<<<<
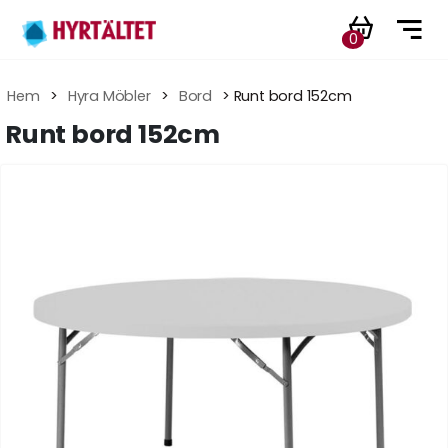
0
Hem
 > 
Hyra Möbler
 > 
Bord
 > Runt bord 152cm
Runt bord 152cm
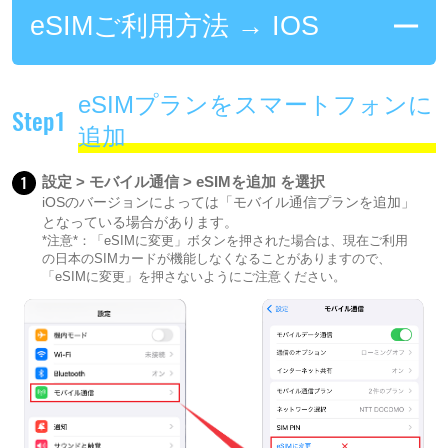
eSIMご利用方法 → IOS
eSIMプランをスマートフォンに
Step1
追加
1
設定 > モバイル通信 > eSIMを追加 を選択
iOSのバージョンによっては「モバイル通信プランを追加」
となっている場合があります。
*注意*：「eSIMに変更」ボタンを押された場合は、現在ご利用
の日本のSIMカードが機能しなくなることがありますので、
「eSIMに変更」を押さないようにご注意ください。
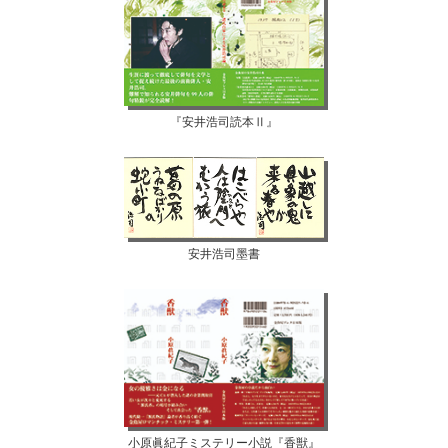
『安井浩司読本Ⅱ』
安井浩司墨書
小原眞紀子ミステリー小説『香獣』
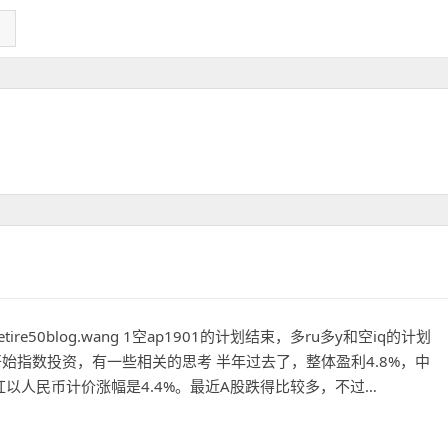
e50blog.wang 1空ap1901的计划结束，多ru多y和空iq的计划
开始指数投资，有一些相关的思考 半年过去了，整体盈利4.8%，中
以人民币计价涨幅是4.4%。最近A股跌得比较多，不过…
>>>>
_Instructions to follow_
Restate the listing word for word, pictures omitted.

_Output of the exercise_
0
Hem
 > 
Hyra Möbler
 > 
Bord
 > Runt bord 152cm
Runt bord 152cm
eSIMご利用方法 → IOS
eSIMプランをスマートフォンに
Step1
追加
1
設定 > モバイル通信 > eSIMを追加 を選択
iOSのバージョンによっては「モバイル通信プランを追加」
となっている場合があります。
*注意*：「eSIMに変更」ボタンを押された場合は、現在ご利用
の日本のSIMカードが機能しなくなることがありますので、
「eSIMに変更」を押さないようにご注意ください。
『安井浩司読本Ⅱ』
安井浩司墨書
小原眞紀子ミステリー小説『香獣』
e50blog.wang 1空ap1901的计划结束，多ru多y和空iq的计划
开始指数投资，有一些相关的思考 半年过去了，整体盈利4.8%，中
以人民币计价涨幅是4.4%。最近A股跌得比较多，不过…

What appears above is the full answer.